Saudi Arabia is considering cancelling the annual Hajj pilgrimage this year because of the coronavirus pandemic.
The Hajj, which involves travelling to the holy city of Makkah in Saudi Arabia, is a mandatory ritual for all observant Muslims who can afford the trip and physically complete the journey at least once in their lifetime.
One of the largest religious gatherings in the world, Hajj draws more than two million people to Saudi Arabia each year. However, following the postponement of other major events like the Tokyo 2020 Olympics, Saudi officials have faced pressure to cancel this year’s Hajj to help curb the spread of the coronavirus, the Financial Times reported.

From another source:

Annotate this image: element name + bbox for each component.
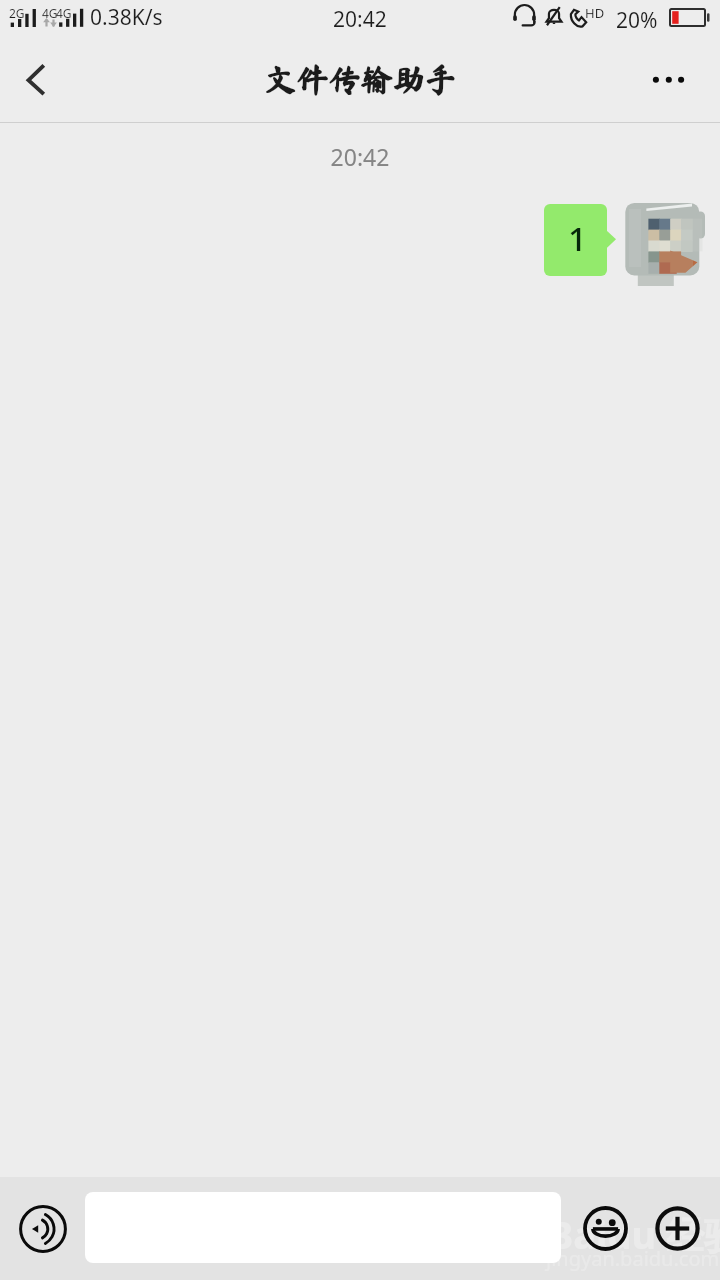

Officials are considering different scenarios and a “decision will be made within one week,” a senior official from the Saudi Ministry of Hajj and Umrah told the newspaper.
The officer stated that the case has been rigorously studied and numerous situations are being thought of. A proper choice might be taken on this regard inside every week.

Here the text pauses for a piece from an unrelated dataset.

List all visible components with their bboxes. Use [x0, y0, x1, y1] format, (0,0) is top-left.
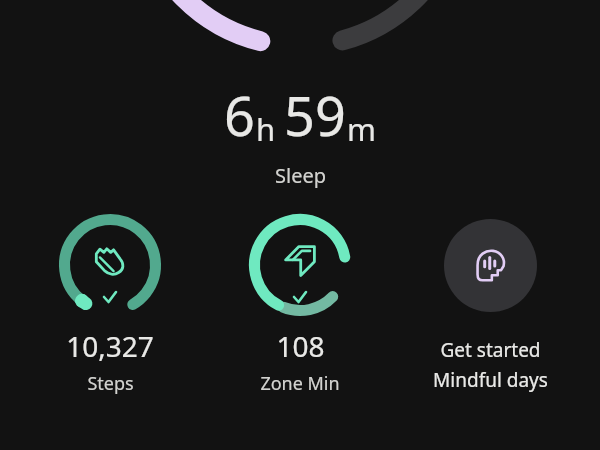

Reuters quoted two officers as saying that Saudi Arabia may permit a sure variety of pilgrims for the Hajj this year. In addition, measures equivalent to restrictions on the arrival of the aged and growing extra well-being check-ups have additionally been instructed. According to Reuters, officers really feel that it could be doable to permit as much as 20 percent of the common quota of pilgrims from every nation for Hajj pilgrimage.

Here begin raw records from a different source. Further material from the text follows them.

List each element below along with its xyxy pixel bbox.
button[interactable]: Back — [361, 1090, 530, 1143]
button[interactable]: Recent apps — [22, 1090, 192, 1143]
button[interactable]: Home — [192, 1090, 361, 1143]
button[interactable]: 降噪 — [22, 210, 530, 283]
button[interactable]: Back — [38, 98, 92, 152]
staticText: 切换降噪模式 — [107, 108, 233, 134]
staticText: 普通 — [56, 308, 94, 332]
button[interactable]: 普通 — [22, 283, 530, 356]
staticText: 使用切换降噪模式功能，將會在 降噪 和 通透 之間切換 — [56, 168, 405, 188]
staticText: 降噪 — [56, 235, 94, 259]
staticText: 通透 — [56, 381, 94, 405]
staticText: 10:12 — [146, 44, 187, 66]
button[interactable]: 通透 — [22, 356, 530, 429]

This year’s Hajj is supposed to take place from July 29 to August 4, but Saudi Arabia has yet to lift an international travel ban implemented on May 20. Some countries have already said they will not send pilgrims this year.
The kingdom experienced a spike in coronavirus cases and deaths after loosening lockdown measures, the report said. Saudi Arabia has reported more than 119,000 confirmed cases of COVID-19 and 893 deaths, according to data from Johns Hopkins University.
A cancellation of the Hajj could put further economic pressure on a country still reeling from the drop in oil demand brought upon by the pandemic. Those making the pilgrimage were expected to generate $12 billion for the kingdom.
The senior official of Saudi Arabia’s Hajj Ministry and Umrah told the Financial Times that Saudi Arabian officers are contemplating cancelling the Hajj season for the primary time because the Kingdom was based in 1932.
Indonesia, the world’s largest Muslim inhabitants, has banned its residents from booking for Hajj pilgrimage.